A diferencia de las opciones atadas a los vaivenes bursátiles, «esta herramienta ofrece una rentabilidad conocida de antemano, lo que brinda mayor tranquilidad y previsibilidad a quienes priorizan la seguridad de su dinero».
Para el pequeño ahorrista, apostar por este instrumento presenta un beneficio clave en la gestión de su capital. «Para quienes decidan depositar $700.000 en un plazo fijo a 30 días, una de las principales ventajas es la posibilidad de conocer desde el inicio cuánto rendimiento obtendrán al vencimiento», un factor que «permite organizar mejor las finanzas personales y planificar gastos futuros sin depender de variaciones inesperadas en las condiciones del mercado».
A esta previsibilidad se le suma la agilidad operativa, otro de los pilares que sostiene la vigencia de estos depósitos. «Otro de los aspectos que explica la popularidad de esta inversión es su simplicidad. Actualmente, la constitución de un plazo fijo puede realizarse de manera rápida y totalmente online a través del home banking o de las aplicaciones bancarias, sin necesidad de acudir a una sucursal», permitiendo que los usuarios logren «poner a trabajar su capital en pocos minutos y desde cualquier lugar».

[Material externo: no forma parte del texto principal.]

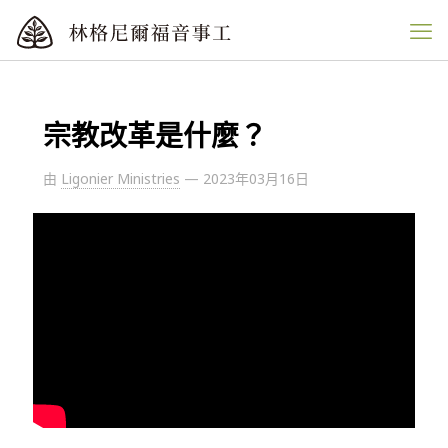
宗教改革是什麼？
由
Ligonier Ministries
—
2023年03月16日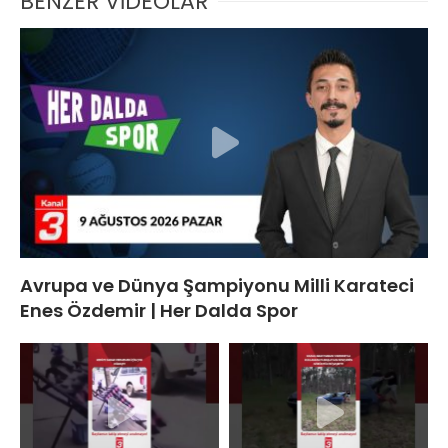
BENZER VİDEOLAR
Avrupa ve Dünya Şampiyonu Milli Karateci
Enes Özdemir | Her Dalda Spor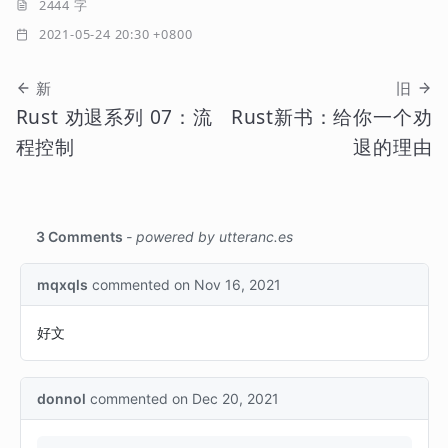
2444 字
2021-05-24 20:30 +0800
新
旧
Rust 劝退系列 07：流
Rust新书：给你一个劝
程控制
退的理由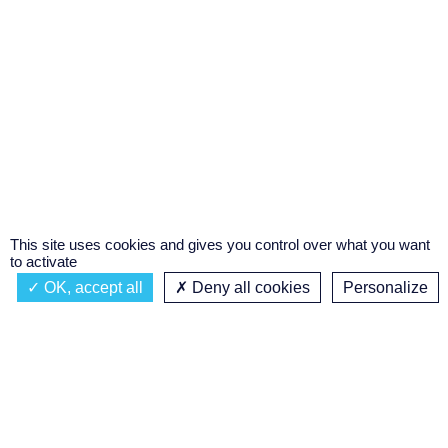
This site uses cookies and gives you control over what you want
to activate
OK, accept all
Deny all cookies
Personalize
Actualités
À propos
Émission à l'antenne
Privacy policy
AIR-PLAY | PROGRAMMATION GÉNÉRALE
Podcasts
Concours régional de podcast
étudiant
Replay des émissions
C’était quoi ce titre ?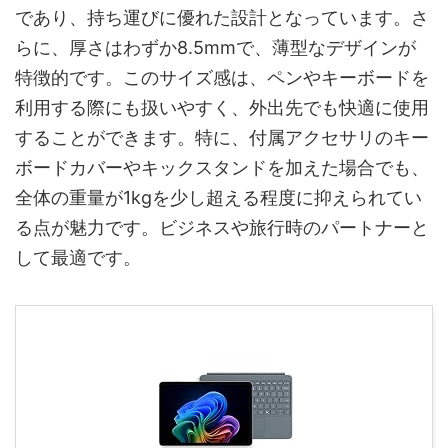
であり、持ち運びに優れた設計となっています。さ
らに、厚さはわずか8.5mmで、薄型なデザインが
特徴的です。このサイズ感は、ペンやキーボードを
利用する際にも扱いやすく、外出先でも快適に使用
することができます。特に、付属アクセサリのキー
ボードカバーやキックスタンドを加えた場合でも、
全体の重量が1kgを少し超える程度に抑えられてい
る点が魅力です。ビジネスや旅行時のパートナーと
して最適です。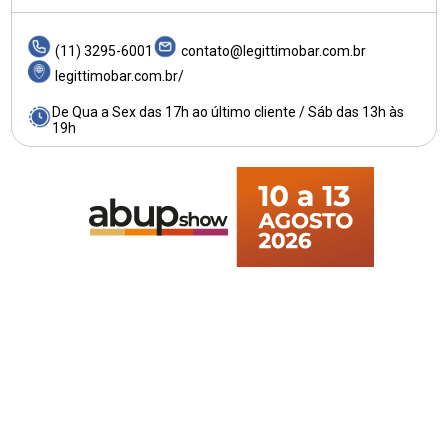
(11) 3295-6001
contato@legittimobar.com.br
legittimobar.com.br/
De Qua a Sex das 17h ao último cliente / Sáb das 13h às
19h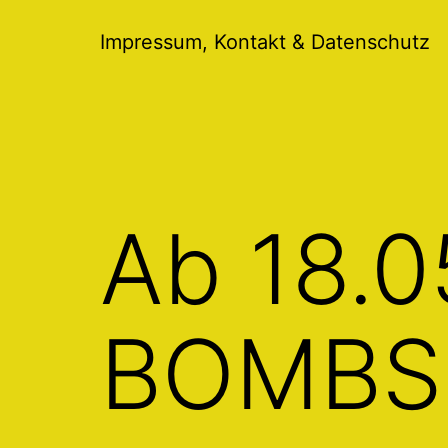
Menü
öffnen
Impressum, Kontakt & Datenschutz
Ab 18.0
BOMBS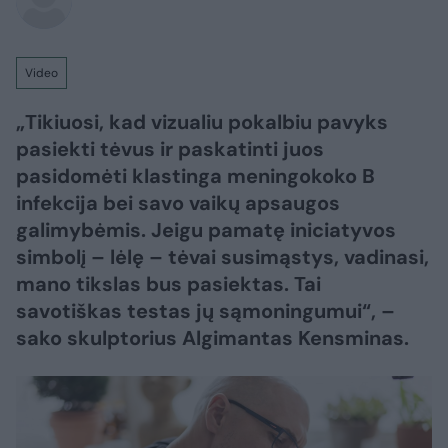
Video
„Tikiuosi, kad vizualiu pokalbiu pavyks
pasiekti tėvus ir paskatinti juos
pasidomėti klastinga meningokoko B
infekcija bei savo vaikų apsaugos
galimybėmis. Jeigu pamatę iniciatyvos
simbolį – lėlę – tėvai susimąstys, vadinasi,
mano tikslas bus pasiektas. Tai
savotiškas testas jų sąmoningumui“, –
sako skulptorius Algimantas Kensminas.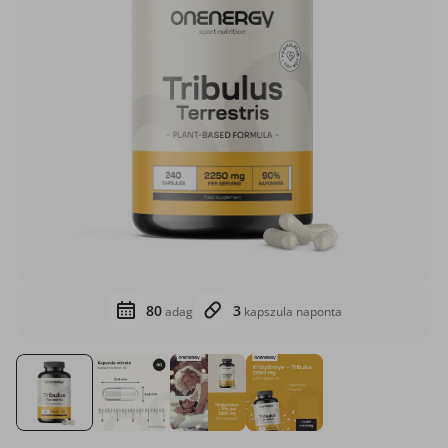
80
3
adag
kapszula naponta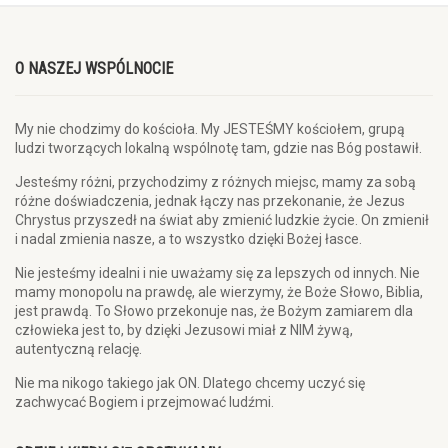
O NASZEJ WSPÓLNOCIE
My nie chodzimy do kościoła. My JESTEŚMY kościołem, grupą
ludzi tworzących lokalną wspólnotę tam, gdzie nas Bóg postawił.
Jesteśmy różni, przychodzimy z różnych miejsc, mamy za sobą
różne doświadczenia, jednak łączy nas przekonanie, że Jezus
Chrystus przyszedł na świat aby zmienić ludzkie życie. On zmienił
i nadal zmienia nasze, a to wszystko dzięki Bożej łasce.
Nie jesteśmy idealni i nie uważamy się za lepszych od innych. Nie
mamy monopolu na prawdę, ale wierzymy, że Boże Słowo, Biblia,
jest prawdą. To Słowo przekonuje nas, że Bożym zamiarem dla
człowieka jest to, by dzięki Jezusowi miał z NIM żywą,
autentyczną relację.
Nie ma nikogo takiego jak ON. Dlatego chcemy uczyć się
zachwycać Bogiem i przejmować ludźmi.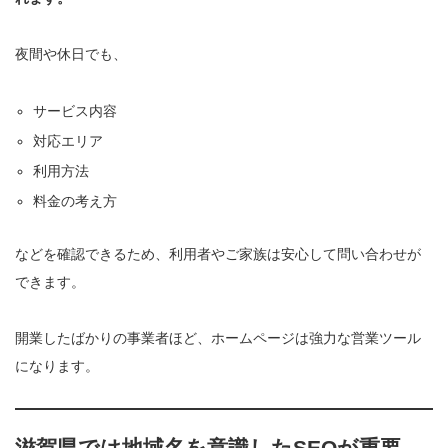
夜間や休日でも、
サービス内容
対応エリア
利用方法
料金の考え方
などを確認できるため、利用者やご家族は安心して問い合わせが
できます。
開業したばかりの事業者ほど、ホームページは強力な営業ツール
になります。
滋賀県では地域名を意識したSEOが重要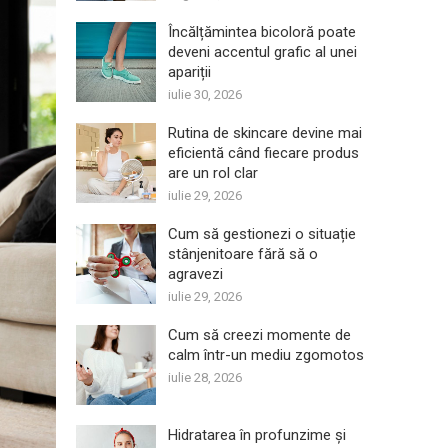
Încălțămintea bicoloră poate
deveni accentul grafic al unei
apariții
iulie 30, 2026
Rutina de skincare devine mai
eficientă când fiecare produs
are un rol clar
iulie 29, 2026
Cum să gestionezi o situație
stânjenitoare fără să o
agravezi
iulie 29, 2026
Cum să creezi momente de
calm într-un mediu zgomotos
iulie 28, 2026
Hidratarea în profunzime și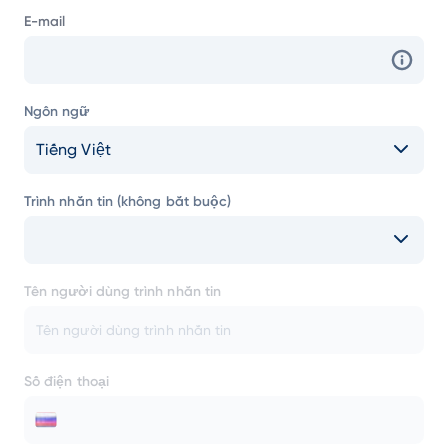
E-mail
Ngôn ngữ
Tiếng Việt
Trình nhắn tin (không bắt buộc)
Tên người dùng trình nhắn tin
Số điện thoại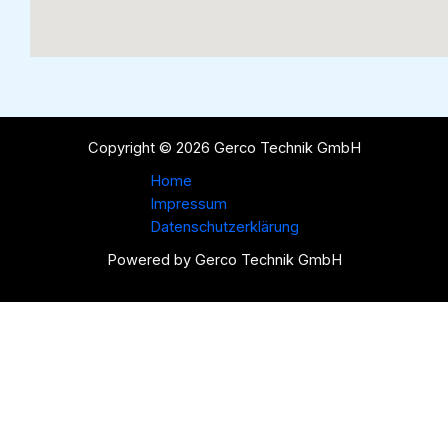
Copyright © 2026 Gerco Technik GmbH
Home
Impressum
Datenschutzerklärung
Powered by Gerco Technik GmbH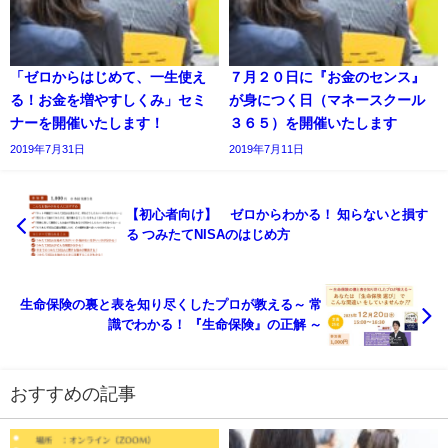
「ゼロからはじめて、一生使え
７月２０日に『お金のセンス』
る！お金を増やすしくみ」セミ
が身につく日（マネースクール
ナーを開催いたします！
３６５）を開催いたします
2019年7月31日
2019年7月11日
【初心者向け】 ゼロからわかる！ 知らないと損す
る つみたてNISAのはじめ方
生命保険の裏と表を知り尽くしたプロが教える～ 常
識でわかる！ 『生命保険』の正解 ～
おすすめの記事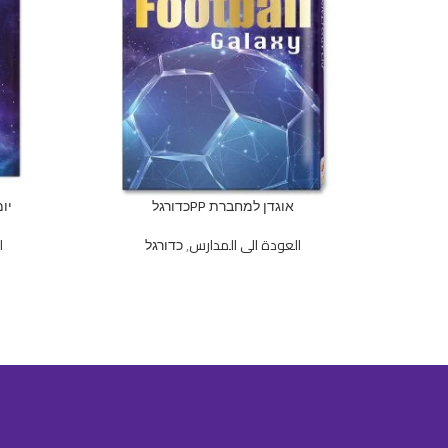
אוגדן למחברת PPכדורגל
יו
العودة الى المدارس
,
כדורגל
ا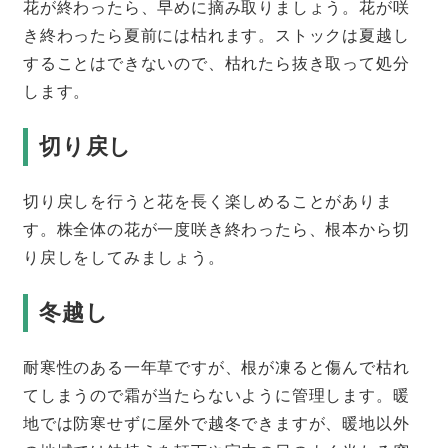
花が終わったら、早めに摘み取りましょう。花が咲
き終わったら夏前には枯れます。ストックは夏越し
することはできないので、枯れたら抜き取って処分
します。
切り戻し
切り戻しを行うと花を長く楽しめることがありま
す。株全体の花が一度咲き終わったら、根本から切
り戻しをしてみましょう。
冬越し
耐寒性のある一年草ですが、根が凍ると傷んで枯れ
てしまうので霜が当たらないように管理します。暖
地では防寒せずに屋外で越冬できますが、暖地以外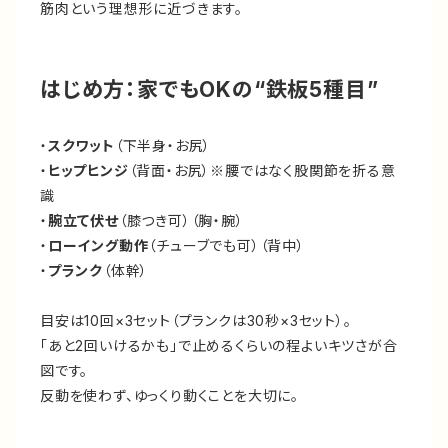
筋肉という理想形に近づきます。
はじめ方：家でもOKの“鉄板5種目”
・
スクワット
（下半身・お尻）
・
ヒップヒンジ
（背面・お尻）※腰ではなく股関節を折る意
識
・
腕立て伏せ
（膝つき可）（胸・腕）
・
ローイング動作
（チューブでも可）（背中）
・
プランク
（体幹）
目安は10回×3セット（プランクは30秒×3セット）。
「あと2回いけるかも」で止めるくらいの程よいキツさが合
図です。
反動を使わず、ゆっくり動くことを大切に。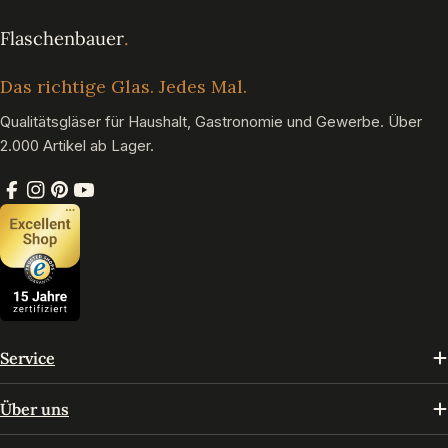
Das richtige Glas. Jedes Mal.
Qualitätsgläser für Haushalt, Gastronomie und Gewerbe. Über
2.000 Artikel ab Lager.
Facebook
Instagram
Pinterest
YouTube
Service
Über uns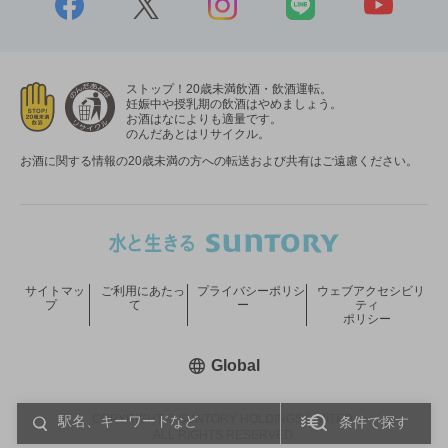
ストップ！20歳未満飲酒・飲酒運転。
妊娠中や授乳期の飲酒はやめましょう。
お酒はなによりも適量です。
のんだあとはリサイクル。
お酒に関する情報の20歳未満の方への転送および共有はご遠慮ください。
サイトマッ
ご利用にあたっ
プライバシーポリシ
ウェブアクセシビリ
プ
て
ー
ティ
ポリシー
新しいウィンドウで開く
Global
COPYRIGHT © SUNTORY HOLDINGS LIMITED.
条件で探す
ALL RIGHTS RESERVED.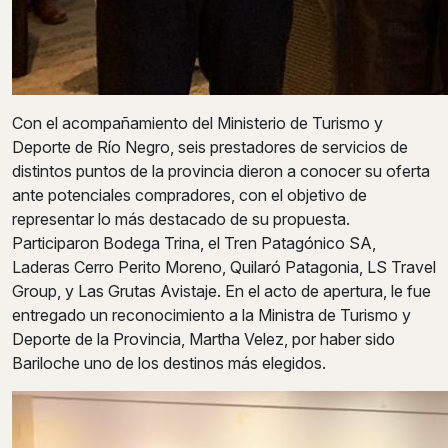
Con el acompañamiento del Ministerio de Turismo y
Deporte de Río Negro, seis prestadores de servicios de
distintos puntos de la provincia dieron a conocer su oferta
ante potenciales compradores, con el objetivo de
representar lo más destacado de su propuesta.
Participaron Bodega Trina, el Tren Patagónico SA,
Laderas Cerro Perito Moreno, Quilaró Patagonia, LS Travel
Group, y Las Grutas Avistaje. En el acto de apertura, le fue
entregado un reconocimiento a la Ministra de Turismo y
Deporte de la Provincia, Martha Velez, por haber sido
Bariloche uno de los destinos más elegidos.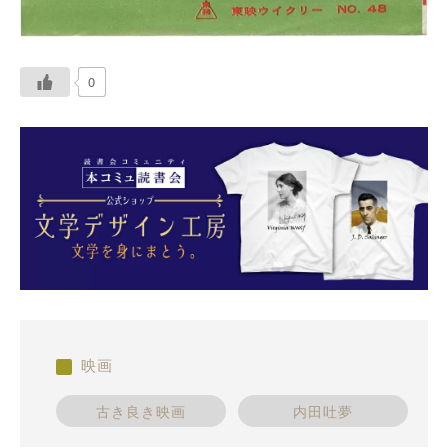
0
映画
古き良き映画
内田吐夢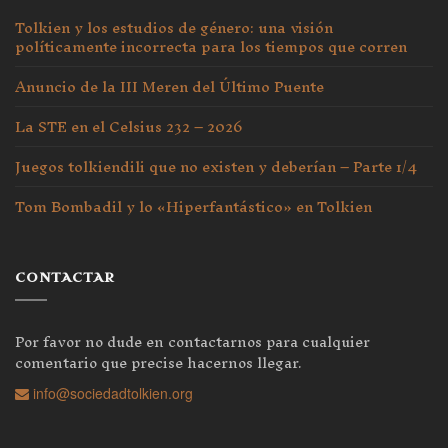
Tolkien y los estudios de género: una visión
políticamente incorrecta para los tiempos que corren
Anuncio de la III Meren del Último Puente
La STE en el Celsius 232 – 2026
Juegos tolkiendili que no existen y deberían – Parte 1/4
Tom Bombadil y lo «Hiperfantástico» en Tolkien
CONTACTAR
Por favor no dude en contactarnos para cualquier
comentario que precise hacernos llegar.
info@sociedadtolkien.org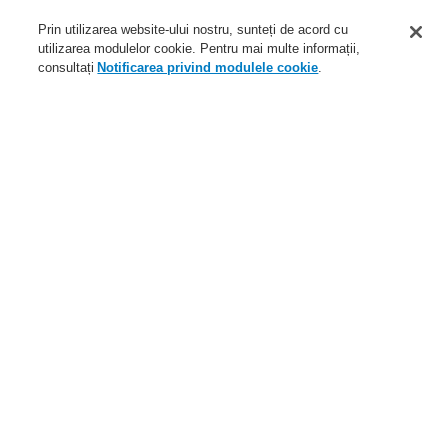
Aplicaţii
Prin utilizarea website-ului nostru, sunteți de acord cu
Service
utilizarea modulelor cookie. Pentru mai multe informații,
consultați
Notificarea privind modulele cookie
.
Despre noi
Autentificare
Înregistrare
Ajutor Autentificare
Ştiri
Contactaţi-ne
Nivel global
Meniu
Search
Home
Despre noi
Cariere
Despre noi
Despre Honeywell Life Safety Austria
Despre Honeywell
Codul de etică în afaceri
Prezenţă globală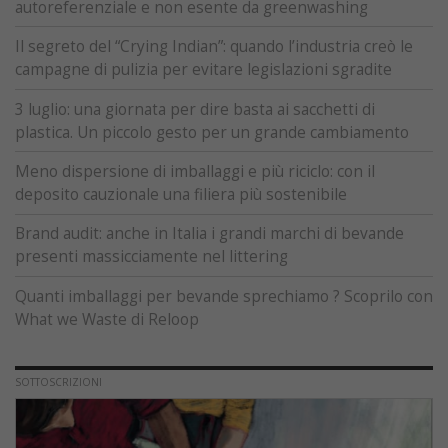
autoreferenziale e non esente da greenwashing
Il segreto del “Crying Indian”: quando l’industria creò le
campagne di pulizia per evitare legislazioni sgradite
3 luglio: una giornata per dire basta ai sacchetti di
plastica. Un piccolo gesto per un grande cambiamento
Meno dispersione di imballaggi e più riciclo: con il
deposito cauzionale una filiera più sostenibile
Brand audit: anche in Italia i grandi marchi di bevande
presenti massicciamente nel littering
Quanti imballaggi per bevande sprechiamo ? Scoprilo con
What we Waste di Reloop
SOTTOSCRIZIONI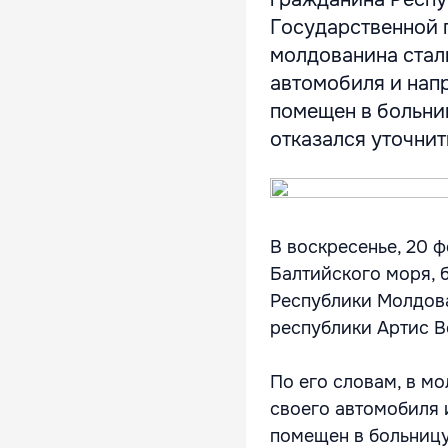
Государственной п
молдованина стали
автомобиля и нап
помещен в больниц
отказался уточнить
В воскресенье, 20 
Балтийского моря, 
Республики Молдова
республики Артис В
По его словам, в мо
своего автомобиля 
помещен в больницу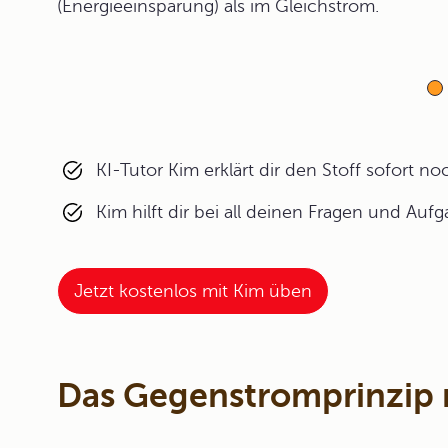
(Energieeinsparung) als im Gleichstrom.
KI-Tutor Kim erklärt dir den Stoff sofort n
Kim hilft dir bei all deinen Fragen und Auf
Jetzt kostenlos mit Kim üben
Das Gegenstromprinzip 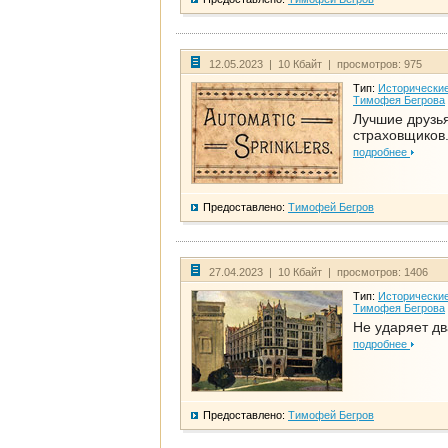
12.05.2023 | 10 Кбайт | просмотров: 975
Тип:
Исторические
Тимофея Бегрова
Лучшие друзь
страховщиков.
подробнее
Предоставлено:
Тимофей Бегров
27.04.2023 | 10 Кбайт | просмотров: 1406
Тип:
Исторические
Тимофея Бегрова
Не ударяет д
подробнее
Предоставлено:
Тимофей Бегров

La brecha digital: rendimientos según el canal de operación
El análisis de las pizarras bancarias para un capital de $700.000 evidencia que la modalidad de contratación es determinante en la ganancia final. El uso de la tecnología no solo aporta comodidad, sino también una rentabilidad notablemente superior.
| Modalidad de trámite | Tasa Nominal Anual (TNA) | Tasa Efectiva Anual (TEA) | Intereses ganados (30 días) | Monto total al vencimiento |
| Presencial (en sucursal) | 15,50% | 16,65% | $8.917,81 | $708.917,81 |
| Digital (Home Banking / App) | 19,00% | 20,75% | $10.931,51 | $710.931,51 |
De esta manera, el canal electrónico se consolida como la opción más eficiente para mitigar la pérdida de valor adquisitivo, ofreciendo una diferencia de más de dos mil pesos en el mes para el mismo capital de origen.
El desafío frente a la inflación y el poder de compra
Pese a su masividad, los depósitos tradicionales de renta fija se encuentran en una encrucijada debido a la fuerte reducción de las tasas dispuesta por el sistema financiero. En la actualidad, los bancos comerciales ofrecen rendimientos que oscilan entre el 15% y el 19,5% de TNA, equivalentes a un rendimiento mensual de apenas entre el 1,2% y el 1,6%. Por este motivo, su atractivo ha mermado frente a otros activos.
En la vereda de enfrente, el Índice de Precios al Consumidor (IPC) muestra una trayectoria a la baja, pero todavía corre con ventaja frente a las tasas bancarias. Con proyecciones de inflación mensual que se ubican entre el 2,1% y el 2,5%, el rendimiento real de los plazos fijos tradicionales se mantiene en terreno negativo.
En consecuencia, esta coyuntura obliga a los inversores a mantenerse en alerta: «Esta estrategia también requiere monitorear de manera permanente la evolución del mercado y mantenerse atento a los cambios en el contexto económico». Si bien alternativas como el plazo fijo UVA o los fondos comunes de inversión ganan terreno en el debate, para quienes buscan liquidez inmediata y riesgo nulo en el corto plazo, la opción tradicional sigue siendo el refugio por excelencia.